2

I've done a fair amount of reading here on SO and learned that I should generally avoid manipulation of formula objects as strings, but I haven't quite found how to do this in a safe manner:

tf <- function(formula = NULL, data = NULL, groups = NULL, ...) {
# Arguments are unquoted and in the typical form for lm etc
# Do some plotting with lattice using formula & groups (works, not shown)
# Append 'groups' to 'formula':
# Change y ~ x as passed in argument 'formula' to
# y ~ x * gr where gr is the argument 'groups' with
# scoping so it will be understood by aov
new_formula <- y ~ x * gr
# Now do some anova (could do if formula were right)
model <- aov(formula = new_formula, data = data)
# And print the aov table on the plot (can do)
print(summary(model)) # this will do for testing
}

Perhaps the closest I came was to use reformulate but that only gives + on the RHS, not *. I want to use the function like this:

p <- tf(carat ~ color, groups = clarity, data = diamonds)

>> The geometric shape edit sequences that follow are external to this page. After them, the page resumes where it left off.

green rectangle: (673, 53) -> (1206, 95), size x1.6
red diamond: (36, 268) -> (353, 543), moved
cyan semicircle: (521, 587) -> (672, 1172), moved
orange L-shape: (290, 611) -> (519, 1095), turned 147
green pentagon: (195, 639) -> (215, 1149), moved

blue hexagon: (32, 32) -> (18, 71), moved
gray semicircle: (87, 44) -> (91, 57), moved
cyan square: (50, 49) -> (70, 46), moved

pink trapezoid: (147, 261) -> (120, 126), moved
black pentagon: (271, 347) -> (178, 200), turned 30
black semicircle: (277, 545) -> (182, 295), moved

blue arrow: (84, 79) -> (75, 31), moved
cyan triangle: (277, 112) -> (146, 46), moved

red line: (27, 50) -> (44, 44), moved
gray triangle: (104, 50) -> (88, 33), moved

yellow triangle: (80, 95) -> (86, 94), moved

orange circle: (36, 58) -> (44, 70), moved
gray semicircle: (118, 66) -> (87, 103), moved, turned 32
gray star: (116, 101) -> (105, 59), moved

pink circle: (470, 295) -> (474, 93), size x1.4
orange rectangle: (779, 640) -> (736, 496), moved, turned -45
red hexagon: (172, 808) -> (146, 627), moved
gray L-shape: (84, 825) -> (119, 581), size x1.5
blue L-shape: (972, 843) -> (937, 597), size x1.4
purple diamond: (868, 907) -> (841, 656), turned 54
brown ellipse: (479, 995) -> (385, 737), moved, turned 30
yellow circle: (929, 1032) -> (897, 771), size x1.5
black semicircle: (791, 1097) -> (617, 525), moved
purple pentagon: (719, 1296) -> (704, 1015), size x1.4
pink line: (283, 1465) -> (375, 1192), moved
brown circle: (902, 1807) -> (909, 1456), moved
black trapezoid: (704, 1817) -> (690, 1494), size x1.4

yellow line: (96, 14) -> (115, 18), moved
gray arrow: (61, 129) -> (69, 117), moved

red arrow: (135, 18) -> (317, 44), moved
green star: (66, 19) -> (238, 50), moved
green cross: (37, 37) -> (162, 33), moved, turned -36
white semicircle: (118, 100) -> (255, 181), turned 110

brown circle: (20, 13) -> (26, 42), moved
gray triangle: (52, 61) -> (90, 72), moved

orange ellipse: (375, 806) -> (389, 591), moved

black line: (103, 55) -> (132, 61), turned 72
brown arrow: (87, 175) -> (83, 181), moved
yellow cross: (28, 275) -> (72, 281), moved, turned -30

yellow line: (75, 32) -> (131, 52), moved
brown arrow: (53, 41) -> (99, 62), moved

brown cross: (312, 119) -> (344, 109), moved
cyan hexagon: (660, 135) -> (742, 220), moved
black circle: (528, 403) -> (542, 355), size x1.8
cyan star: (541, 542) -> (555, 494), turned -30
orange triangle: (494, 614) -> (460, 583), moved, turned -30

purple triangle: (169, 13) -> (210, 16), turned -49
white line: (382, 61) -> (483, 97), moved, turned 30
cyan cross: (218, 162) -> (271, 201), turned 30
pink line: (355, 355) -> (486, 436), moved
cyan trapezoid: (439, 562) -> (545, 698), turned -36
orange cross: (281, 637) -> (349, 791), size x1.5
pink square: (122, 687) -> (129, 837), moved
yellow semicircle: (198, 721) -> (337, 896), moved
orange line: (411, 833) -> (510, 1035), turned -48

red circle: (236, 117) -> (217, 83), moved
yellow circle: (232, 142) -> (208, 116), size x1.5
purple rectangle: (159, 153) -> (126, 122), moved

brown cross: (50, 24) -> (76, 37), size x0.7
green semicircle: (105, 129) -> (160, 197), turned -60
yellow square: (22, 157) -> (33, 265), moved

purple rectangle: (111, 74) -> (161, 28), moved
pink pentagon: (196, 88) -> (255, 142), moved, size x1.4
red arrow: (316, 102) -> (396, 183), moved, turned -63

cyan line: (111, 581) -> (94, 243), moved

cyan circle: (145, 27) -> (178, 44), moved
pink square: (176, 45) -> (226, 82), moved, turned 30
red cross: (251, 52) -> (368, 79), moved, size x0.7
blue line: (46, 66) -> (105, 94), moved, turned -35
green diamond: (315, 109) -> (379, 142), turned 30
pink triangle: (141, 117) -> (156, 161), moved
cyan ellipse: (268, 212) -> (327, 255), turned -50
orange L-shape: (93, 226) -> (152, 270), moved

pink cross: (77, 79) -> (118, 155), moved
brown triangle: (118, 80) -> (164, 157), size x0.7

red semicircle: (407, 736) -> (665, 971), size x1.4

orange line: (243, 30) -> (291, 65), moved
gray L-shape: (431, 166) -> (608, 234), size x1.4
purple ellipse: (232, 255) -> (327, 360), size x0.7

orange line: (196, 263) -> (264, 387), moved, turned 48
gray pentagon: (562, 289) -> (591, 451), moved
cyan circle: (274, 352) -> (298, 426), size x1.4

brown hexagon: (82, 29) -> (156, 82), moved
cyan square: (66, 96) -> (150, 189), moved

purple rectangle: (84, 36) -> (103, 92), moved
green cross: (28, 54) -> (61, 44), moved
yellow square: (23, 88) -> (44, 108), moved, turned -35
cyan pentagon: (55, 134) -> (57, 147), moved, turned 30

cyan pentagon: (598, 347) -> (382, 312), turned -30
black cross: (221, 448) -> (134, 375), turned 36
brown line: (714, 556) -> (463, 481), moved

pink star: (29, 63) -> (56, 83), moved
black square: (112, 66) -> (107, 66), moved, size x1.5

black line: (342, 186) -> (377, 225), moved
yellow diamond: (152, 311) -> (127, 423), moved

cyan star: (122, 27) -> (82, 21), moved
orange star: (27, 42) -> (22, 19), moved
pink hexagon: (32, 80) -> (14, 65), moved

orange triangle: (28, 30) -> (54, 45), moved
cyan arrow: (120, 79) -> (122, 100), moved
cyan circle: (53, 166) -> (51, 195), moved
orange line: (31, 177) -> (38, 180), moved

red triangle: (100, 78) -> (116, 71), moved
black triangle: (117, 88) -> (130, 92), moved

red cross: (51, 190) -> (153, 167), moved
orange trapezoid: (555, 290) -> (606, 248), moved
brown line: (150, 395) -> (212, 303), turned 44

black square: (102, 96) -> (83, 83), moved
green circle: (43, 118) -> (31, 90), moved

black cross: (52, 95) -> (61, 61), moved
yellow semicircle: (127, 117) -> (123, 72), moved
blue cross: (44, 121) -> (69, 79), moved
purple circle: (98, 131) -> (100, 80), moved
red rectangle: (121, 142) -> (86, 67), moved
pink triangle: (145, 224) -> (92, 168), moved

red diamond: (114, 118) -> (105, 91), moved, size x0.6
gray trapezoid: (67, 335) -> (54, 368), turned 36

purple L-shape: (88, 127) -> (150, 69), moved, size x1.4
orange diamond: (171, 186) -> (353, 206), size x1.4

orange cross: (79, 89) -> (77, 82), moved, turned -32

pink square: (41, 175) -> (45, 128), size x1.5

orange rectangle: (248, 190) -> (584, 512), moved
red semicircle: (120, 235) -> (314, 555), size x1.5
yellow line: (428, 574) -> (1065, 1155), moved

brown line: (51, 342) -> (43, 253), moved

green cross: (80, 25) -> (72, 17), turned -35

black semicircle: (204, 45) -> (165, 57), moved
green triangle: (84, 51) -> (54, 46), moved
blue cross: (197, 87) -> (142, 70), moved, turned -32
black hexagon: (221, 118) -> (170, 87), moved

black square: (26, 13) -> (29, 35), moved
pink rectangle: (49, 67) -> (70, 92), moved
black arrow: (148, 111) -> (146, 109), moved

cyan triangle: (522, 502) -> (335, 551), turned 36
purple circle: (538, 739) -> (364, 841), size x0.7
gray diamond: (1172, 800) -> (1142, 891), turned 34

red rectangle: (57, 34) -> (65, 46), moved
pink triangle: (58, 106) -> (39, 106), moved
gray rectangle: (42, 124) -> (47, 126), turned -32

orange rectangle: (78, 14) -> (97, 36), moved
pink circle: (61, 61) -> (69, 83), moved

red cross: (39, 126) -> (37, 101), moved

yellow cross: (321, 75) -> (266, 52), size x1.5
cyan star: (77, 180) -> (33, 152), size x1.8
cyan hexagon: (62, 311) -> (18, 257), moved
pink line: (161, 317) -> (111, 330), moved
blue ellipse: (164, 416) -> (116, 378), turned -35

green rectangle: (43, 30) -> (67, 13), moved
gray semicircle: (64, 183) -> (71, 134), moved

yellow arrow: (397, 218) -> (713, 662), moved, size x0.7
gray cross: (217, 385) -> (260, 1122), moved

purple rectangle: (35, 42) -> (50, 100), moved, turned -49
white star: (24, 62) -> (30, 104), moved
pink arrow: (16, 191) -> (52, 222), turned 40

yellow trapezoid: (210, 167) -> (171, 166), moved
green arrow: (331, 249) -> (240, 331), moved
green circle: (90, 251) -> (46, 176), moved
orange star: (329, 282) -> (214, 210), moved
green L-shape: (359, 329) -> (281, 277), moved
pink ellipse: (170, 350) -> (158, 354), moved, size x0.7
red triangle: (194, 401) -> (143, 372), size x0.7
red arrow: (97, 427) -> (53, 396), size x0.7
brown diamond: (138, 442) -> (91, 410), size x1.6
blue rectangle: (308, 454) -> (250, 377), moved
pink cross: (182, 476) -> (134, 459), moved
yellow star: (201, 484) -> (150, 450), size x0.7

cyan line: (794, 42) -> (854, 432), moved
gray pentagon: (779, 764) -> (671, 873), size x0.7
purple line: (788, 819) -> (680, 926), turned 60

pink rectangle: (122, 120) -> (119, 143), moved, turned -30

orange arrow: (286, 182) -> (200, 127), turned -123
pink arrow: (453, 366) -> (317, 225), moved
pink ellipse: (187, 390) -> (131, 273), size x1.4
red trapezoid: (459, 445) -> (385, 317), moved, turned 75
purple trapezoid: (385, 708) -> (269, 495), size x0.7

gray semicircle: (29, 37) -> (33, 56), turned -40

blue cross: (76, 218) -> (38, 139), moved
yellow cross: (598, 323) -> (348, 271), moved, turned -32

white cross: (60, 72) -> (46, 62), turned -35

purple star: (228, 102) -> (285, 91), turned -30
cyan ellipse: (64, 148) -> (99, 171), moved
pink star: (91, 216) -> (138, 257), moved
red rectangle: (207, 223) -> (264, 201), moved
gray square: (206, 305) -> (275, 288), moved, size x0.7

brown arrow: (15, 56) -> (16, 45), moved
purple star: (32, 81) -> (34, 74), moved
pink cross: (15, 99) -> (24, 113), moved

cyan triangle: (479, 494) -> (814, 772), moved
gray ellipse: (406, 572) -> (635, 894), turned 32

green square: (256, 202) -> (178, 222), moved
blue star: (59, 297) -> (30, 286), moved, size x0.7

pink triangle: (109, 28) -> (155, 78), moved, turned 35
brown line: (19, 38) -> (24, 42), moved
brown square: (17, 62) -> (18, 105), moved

and have the aov results for carat ~ color * clarity. Thanks in Advance.

Solution

Here is a working version based on @Aaron's comment which demonstrates what's happening:

tf <- function(formula = NULL, data = NULL, groups = NULL, ...) {
print(deparse(substitute(groups)))
f <- paste(".~.*", deparse(substitute(groups)))
new_formula <- update.formula(formula, f)
print(new_formula)
model <- aov(formula = new_formula, data = data)
print(summary(model))
}
Bryan Hanson
  • 6,055
  • 4
  • 41
  • 78

2 Answers2

3

I think update.formula can solve your problem, but I've had trouble with update within function calls. It will work as I've coded it below, but note that I'm passing the column to group, not the variable name. You then add that column to the function dataset, then update works.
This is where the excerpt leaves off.